The Christian group now does much of the work on their songs by collaborating over the Internet
CAMAS — “We never broke up” says Smalltown Poets guitarist Kevin Breuner from his basement studio at his home in Camas, “we all just kind of drifted off our separate ways and started having families.”
For fans of Christian music in the 90’s and early 2000’s, Smalltown Poets represented a thinking man’s alternative to mega stars like DC Talk, Michael W. Smith and others. The group’s self-titled debut album, released in 1997, earned them their first of two Grammy nominations, along with a handful of Dove Award nods. They earned another Grammy nomination with their third studio album, Third Verse. But life on the road took a toll, and life in general began to catch up to the group.
“Our keyboard player had had a baby — he was the first one in the band to have a kid — and the whole first year he had a son he was hardly home,” says Breuner, “and so all those things started becoming a factor and we all just slowly, one by one, kind of went on our separate paths for a bit.”
The group took a break after their fourth album, It’s Later than it’s Ever Been, hit shelves in 2004. Breuner wasn’t involved in that project. He’d gotten married to Stephanie, whom he met in Nashville, and the two wanted to move back west where they both grew up. Eventually they settled in Vancouver, before moving to Camas where they now live with their daughters, ages 11 and 8.
Breuner, who now leads marketing for CDBaby.com, a music distribution company that works largely with independent artists, says the group stayed in touch. They got together in Atlanta in 2008, and played together at a church one of the members was working for.
“It just felt like the glove that just fits perfectly, you know?” he says, smiling.
In 2010 they released a new Christmas single In the Bleak Midwinter, and followed that up the next year with their first new album in six years, Smalltown Poets Christmas.
“After working on multiple other projects with different people,” says Breuner, “when we started working on music again together it just felt like ‘man, there’s something special about the five of us making music together that doesn’t happen when we’re working with other people’.”
While most of their work in recent years has revolved around Christmas music, the group released a 7-track EP, Under the New Sun, in 2012, then another Christmas album, Christmas Time Again, in 2014.
The release of Say Hello, however, marks the group’s full return to their roots, with catchy melodies and poetic lyrics. “I mean, if your name is Smalltown Poets,” says Breuner with a smile, “then your lyrics better not suck.”
A couple of the band members still live in Atlanta, but the rest of the group is spread across the country. It’s a situation that, during their original run, would have been impossible. But the modern age allows for more flexibility and new ways of collaboration.
In Breuner’s case, if he’s working on a song, he can lay down some basic tracks in his home studio, then upload them to the Internet for the other members of the group to check out.
“I send the files to them, and they start going ‘oh yeah, I’m hearing some melodies here’,” he says, “or ‘I’ve got a vision for it here’, and we’ll start hammering ideas back and forth.”

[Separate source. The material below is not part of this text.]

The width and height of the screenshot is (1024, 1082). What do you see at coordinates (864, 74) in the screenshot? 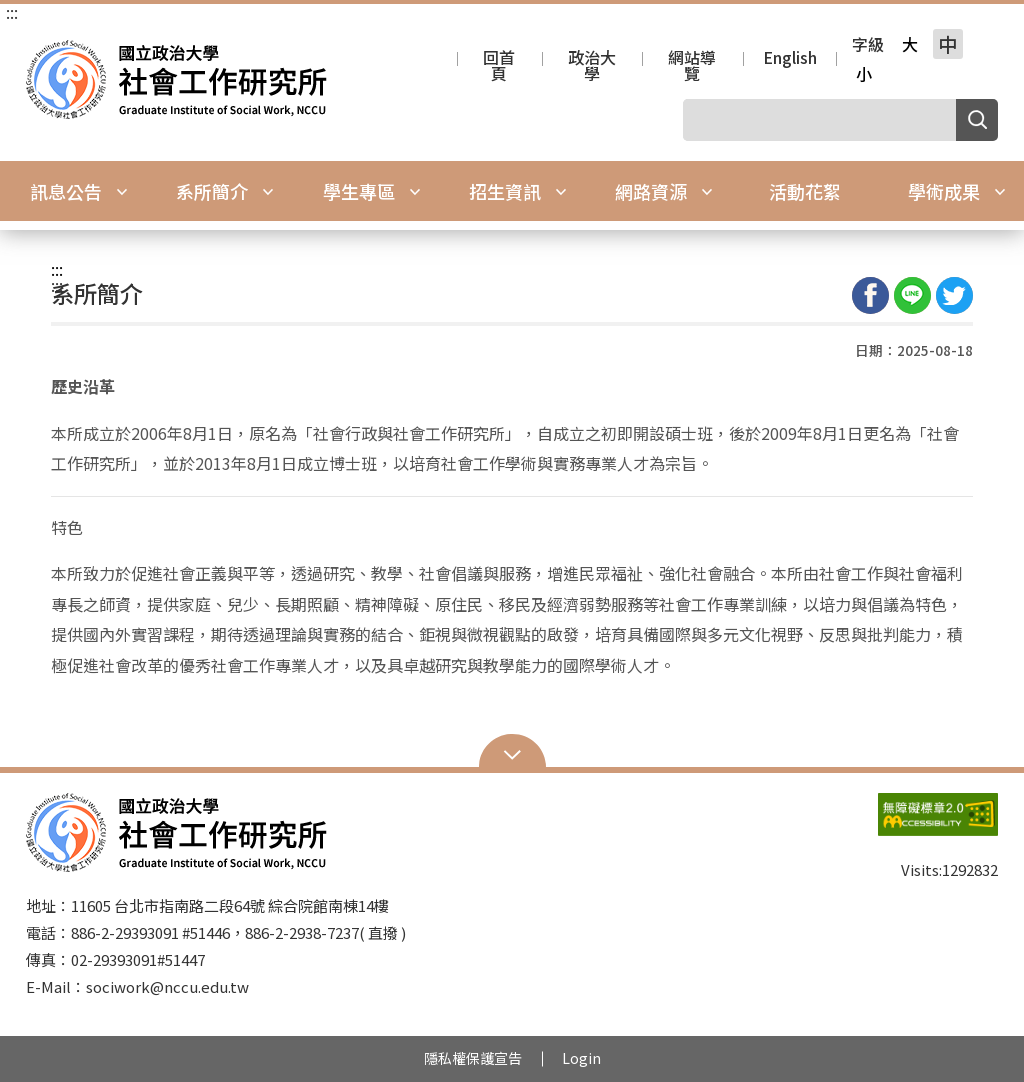 I see `小 [button]` at bounding box center [864, 74].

It’s actually a luxury they couldn’t afford back in the “old days”. Breuner recalls that creating an album back then meant renting a studio so you could work out the parts.
“You’re paying for this stuff, and there wasn’t a lot of time to sit and process what you did,” he says, “The clock’s running, the dollar signs are going up. If you’re a superstar it doesn’t matter, you got all the time in the world, but in that scenario you know the clock is ticking.”
Now, he says, he’ll sometimes labor over a guitar riff for days at a time to get it just right. And sometimes what he comes up with inspires another member of the group to change their part, ultimately creating a much different song than they started out with.
The group did get together for a couple weeks at a small farm one of them owns so they could work on the album in person. Then, to record the bulk of the album, they returned to the same Memphis studio where their debut album was recorded. Breuner calls it a “surreal” experience.
“Our debut album just had its 20th anniversary, and Memphis was such a musical formation point in our lives when we were signed to a label and going there to record,” he recalls. “We just kind of wanted to go back to that as not only an interesting story point for the band, but just a lot had happened.”
Including the deaths of the studio owner, and their former producer within the same week, along with another close friend of the group a few months before they started recording.
“There was a lot of emotional moments of us being there, making this record, and wishing those people were still around,” says Breuner, “They were so influential in our lives.”
Thus far Say Hello is meeting with positive reviews, with CCM Magazine giving it four stars, calling it “a mature, melodic record replete with hooks and some surprises”. Breuner says they’re planning a small tour beginning later this year, though the group doesn’t intend to return to the road weary ways of their earlier years. While Breuner’s job allows him a little more freedom, most of the other guys can’t just step away from the lives they’ve created outside of music. It’s a reality increasingly common, especially for Christian musicians trying to balance the needs of family, with the love of their art.